Good software is not designed to be art in application form. Obviously, some applications look like they’re an attempt at abstract impressionist software, but the genesis for the best software is usually an answer to a simple question – wouldn’t it be useful if there was an application that could do x?
The best software is written not by self-fashioned programming Picassos but by programmers who are passionate about coming up with solutions to tough problems.
In Graham’s world, however, that’s not the case. He cites a Steve Jobs quote, “real artists ship” and states:
“For good programmers, one of the best things about working for a startup is that there are few checks on releases. In true startups, there are no external checks at all. If you have an idea for a new feature in the morning, you can write it and push it to the production servers before lunch. And when you can do that, you have more ideas.”
Graham argues that this is the closer to the way it should be at all companies.
I say – forget ‘new features.’ Forget ‘more ideas.’
I’d argue that more than half of the bloated, crappy software that once worked decently became bloated and crappy because some programmer got an ‘idea‘ for a ‘new feature.’ And then he got ‘more ideas‘ for ‘more new features.’ By the time you knew it, your accounting software was capable of navigating a satellite to the moon through an option in the Tools menu.
The bottom line is that if you have a piece of software that somebody actually uses is, getting an idea over dinner, writing the code in the morning and releasing it by lunch the next day is not a good idea. The best ideas are usually sourced from stakeholders and/or developed with their assistance (feedback, testing, etc.) – the user-centered design process.
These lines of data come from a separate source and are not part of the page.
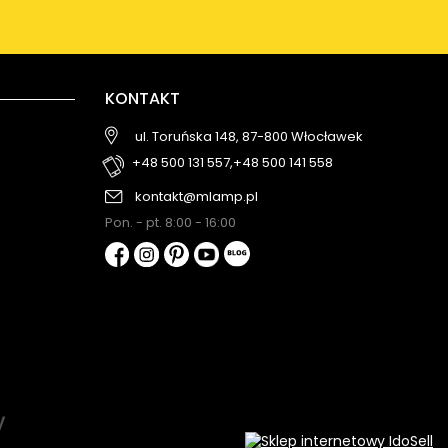
KONTAKT
ul. Toruńska 148, 87-800 Włocławek
+48 500 131 557,
+48 500 141 558
kontakt@mlamp.pl
Pon. - pt. 8:00 - 16:00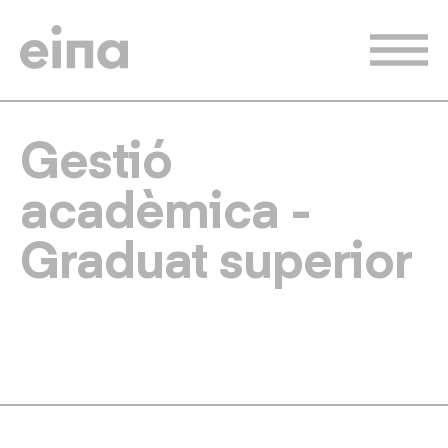
Vés
al
contingut
Gestió
acadèmica -
Graduat superior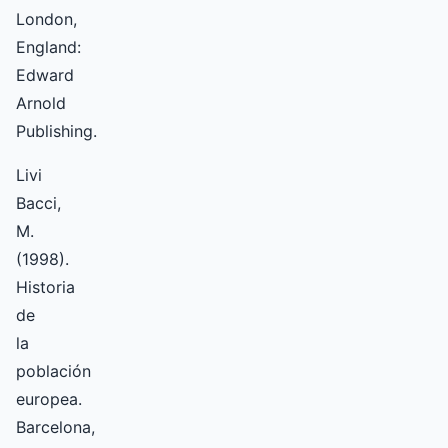
London,
England:
Edward
Arnold
Publishing.
Livi
Bacci,
M.
(1998).
Historia
de
la
población
europea.
Barcelona,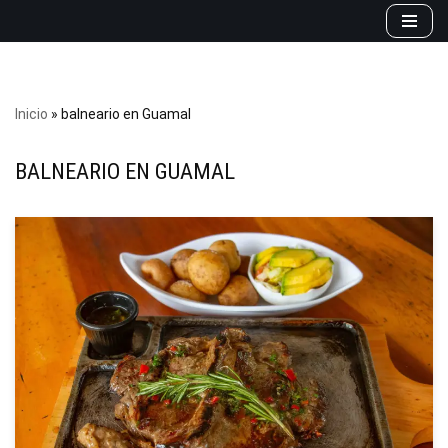
Saltar
al
contenido
Inicio
»
balneario en Guamal
BALNEARIO EN GUAMAL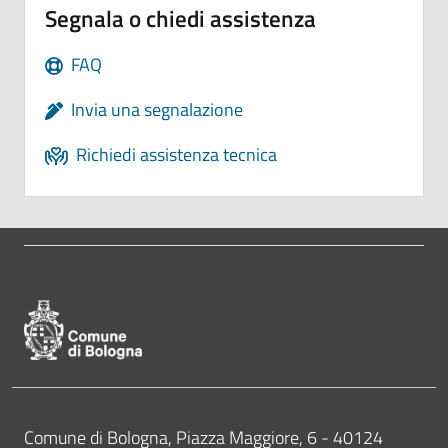
Segnala o chiedi assistenza
FAQ
Invia una segnalazione
Richiedi assistenza tecnica
Pié di pagina di Comune di Bologna
Contatti
Comune di Bologna, Piazza Maggiore, 6 - 40124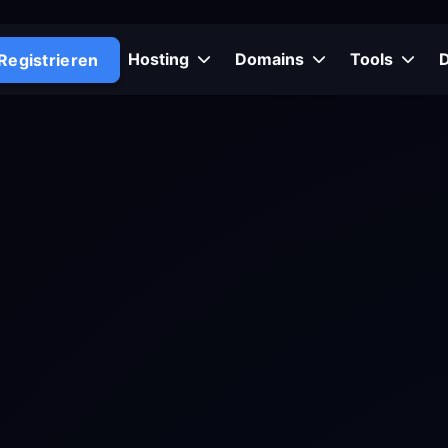
Hosting
Domains
Tools
Registrieren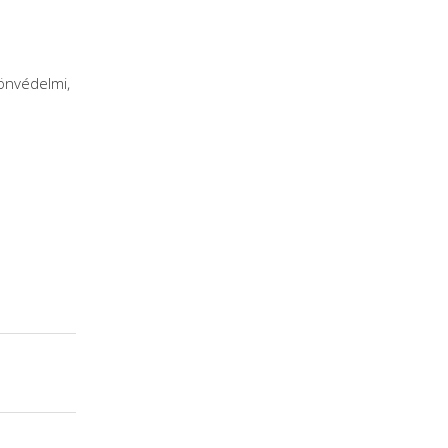
 önvédelmi,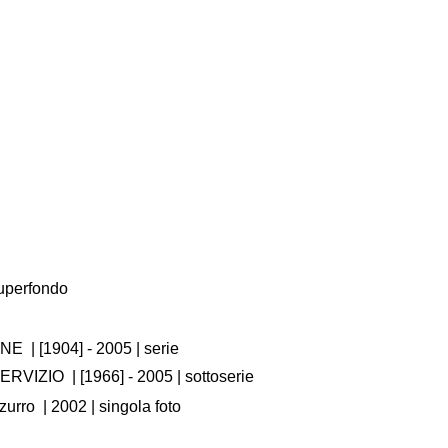
Superfondo
RNE
|
[1904] - 2005
| serie
SERVIZIO
|
[1966] - 2005
| sottoserie
zurro
|
2002
| singola foto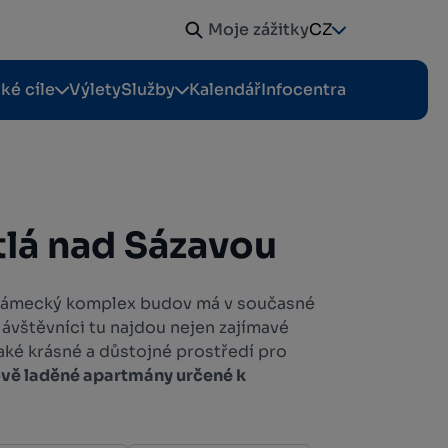
Moje zážitky
CZ
cké cíle
Výlety
Služby
Kalendář
Infocentra
lá nad Sázavou
 zámecký komplex budov má v současné
 Návštěvníci tu najdou nejen zajímavé
 také krásné a důstojné prostředí pro
vě laděné apartmány určené k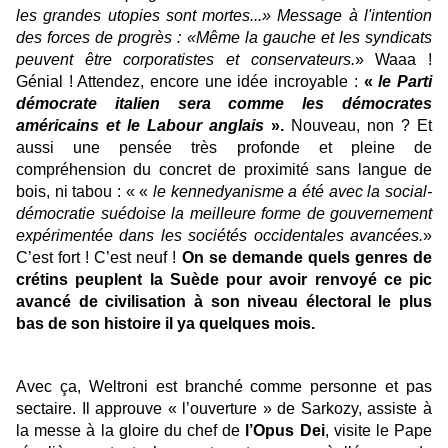
les grandes utopies sont mortes...» Message à l'intention
des forces de progrès : «Même la gauche et les syndicats
peuvent être corporatistes et conservateurs.
» Waaa !
Génial ! Attendez, encore une idée incroyable :
«
le Parti
démocrate italien sera comme les démocrates
américains et le Labour anglais
».
Nouveau, non ? Et
aussi une pensée très profonde et pleine de
compréhension du concret de proximité sans langue de
bois, ni tabou : « «
le kennedyanisme a été avec la social-
démocratie suédoise la meilleure forme de gouvernement
expérimentée dans les sociétés occidentales avancées.
»
C’est fort ! C’est neuf !
On se demande quels genres de
crétins peuplent la Suède pour avoir renvoyé ce pic
avancé de civilisation à son niveau électoral le plus
bas de son histoire il ya quelques mois.
Avec ça, Weltroni est branché comme personne et pas
sectaire. Il approuve « l’ouverture » de Sarkozy, assiste à
la messe à la gloire du chef de
l’Opus Dei
, visite le Pape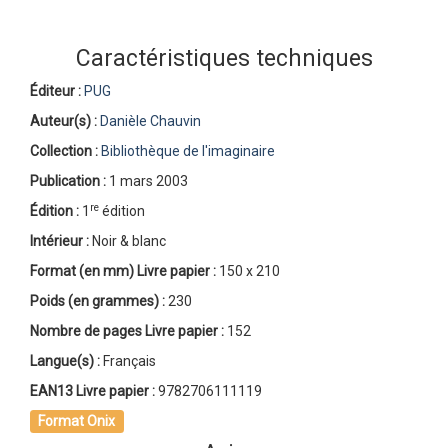
Caractéristiques techniques
Éditeur :
PUG
Auteur(s) :
Danièle Chauvin
Collection :
Bibliothèque de l'imaginaire
Publication :
1 mars 2003
re
Édition :
1
édition
Intérieur :
Noir & blanc
Format (en mm)
Livre papier
:
150 x 210
Poids (en grammes) :
230
Nombre de pages
Livre papier
:
152
Langue(s) :
Français
EAN13 Livre papier :
9782706111119
Format Onix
Worthwhile ideas are validated and implemented thoughtfully, not hashed out over a pizza-fueled 24-hour coding marathon.
The best features provide real value to users (not the programmers who are tasked with implementing them) and the result of providing value to users is as simple as it is appealing – earn more checks to deposit.
Given that YCombinator has probably funded more lightweight, feature-as-a-startups than anyone else, I’d venture a guess that Paul Graham knows more about writing checks than cashing them, more about creating features than developing solutions.
The bottom line is that, in a day in age where more and more of the startups you’re likely to hear about seem to be driven by hipster techies instead of profit-driven entrepreneurs out to trade solutions for cash, it’s easy to forget that the most successful software companies still are solutions-oriented, not programmer-oriented.
As such, I’d argue that Graham’s advice should be ignored. Focus on providing better solutions, not on producing more source code.